Pubertal status, interaction with significant others, and self-esteem of adolescent girls

Adolescence, Fall, 1994 by Katica Lackovic-Grgin, Maja Dekovic, Goran Opacic

Over the last decade an increased interest in the psychology of self-concept has led to numerous studies which examined self-esteem as an evaluative component of the self-concept. A review of recent studies which examined self-esteem during adolescence leads to three conclusions. First, the results of these studies are not systematized. Several variables found to be related to self-esteem differ with regard to their conceptual level: locus of control, physical appearance, relationship with parents and peers, and change of residence or school (Hirsch & Rapkin, 1987; Houston, 1984; Kulas, 1982; Marron & Kayson, 1984). Second, very few studies examined the relative contribution of these variables to the prediction of self-esteem (Buri, Kirchner, & Walsh, 1987; Wade, Thompson, Tashakkori, & Valente, 1989). Given that the correlates of self-esteem tend to be interrelated, examination of their independent effects seems to be the next necessary step. Third, the studies that examined stability of self-esteem during adolescence produced inconsistent results. This could be due to differences in design and in the measures used to assess self-esteem. Cross-sectional studies showed changes in self-esteem and decrease of self-respect during middle adolescence (Rosenberg, 1979). On the other hand, findings from the studies that used a longitudinal design indicated relative stability or even a slight increase in self-esteem during adolescence (Nottelman, 1987; Savin-Williams & Demo, 1984).

Mostly, changes of self-esteem during adolescence was seen as the consequences of physical maturation or radical changes in the way of living. The interactionist theory of self proposes, however, that the interactions with significant others play a crucial role in the development of self-esteem. This assumption has been tested and confirmed in our research (Lackovic-Grgin, 1987; 1988; Lackovic-Grgin & Dekovic, 1990). It seems therefore reasonable to expect that changes in self-esteem could be related to changes in adolescents' interactions with significant others.

From the psychological studies come evidence that the quality of interaction between children and their parents is related to the descriptive and evaluative aspects of self-concept (Burns, 1982; Papini & Sebby, 1987). During adolescence the quality of interactions with peers also becomes important (Lackovic-Grgin, 1988). Positive aspects of interactions such as intimacy, acceptance, and nurturance are related to higher self-esteem.

The biosocial studies pointed out that physical maturation affects the quality of interactions between adolescents and significant others, though these changes appear to be more subtle than is suggested by the traditional conception of adolescence. Contrary to the traditional view of adolescence as a period of stress and turmoil, it appears that the increase in conflicts, larger distance, and less intimacy within the parent-adolescent relationship characterized only the period at the apex of pubertal maturation. These changes are especially evident in girls (Steinberg, 1988; Steinberg & Hill, 1978).

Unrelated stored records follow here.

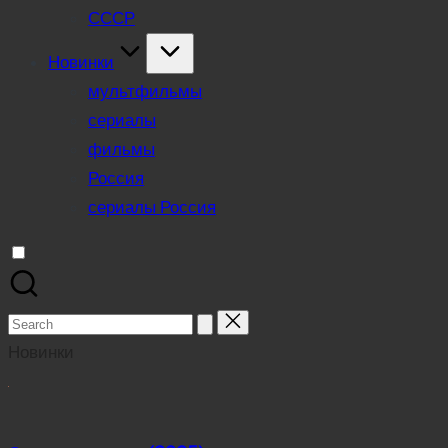
СССР
Новинки
мультфильмы
сериалы
фильмы
Россия
сериалы Россия
Search
for:
Новинки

With regard to the relationship between physical maturation and self-esteem, no clear findings have been reported. Ulman (cited in McGrory, 1990) found that girls who have been menstruating for two years were more depressed than those who have not started to menstruate. Early pubertal development has also been associated with lower self-esteem (Wade et al., 1989). On the other hand, Simmons, Blyth, and McKinney (1983) found no effects of onset and presence of menses on girls' global self-image in early adolescence. Similarly, Brack, Donald, & Ingersoll (1988) found no variation in self-esteem across Tanner's five stages of physical development.

Based on these findings it seems unlikely that physical maturation would have a direct effect on self-esteem of adolescent girls. It is more logical to assume that the effects are indirect, mediated by the changes in the adolescents' interactions with significant others. The purpose of this study was to test these hypotheses.

From the previous cross-sectional studies that examined the effects of physical maturation on different aspects of adolescent behavior and development, it is difficult to conclude whether the effects found are due to the pubertal status, chronological age, or their interaction. Mostly, the design used involved selection of a wide age-range sample, after which the pubertal status was assessed and its effects on several dependent variables examined. In order to avoid such confounding between age and pubertal maturation, the sample of this study consisted of girls of the same chronological age.

Another problem involves the operationalization of pubertal maturation. The most frequently used criterion for girls is the occurrence of the first menstrual period. This criterion, aside from being reliable and valid, also makes it possible to assess the amount of time of physical maturation, a dimension that is especially important because menarche is more than just a biological change. It is an important life event which requires adjustment by the girl herself and her environment. Thus the comparison of girls on this dimension seems more appropriate than comparison based on timing of menarche relative to the population. Relatively early or late maturation probably has some effect on the relationship with peers, but the degree of physical maturation seems to be more important to family members. For these reasons the pubertal status in this study was operationalized in terms of the number of months from the occurrence of the first menstrual period to the time of investigation.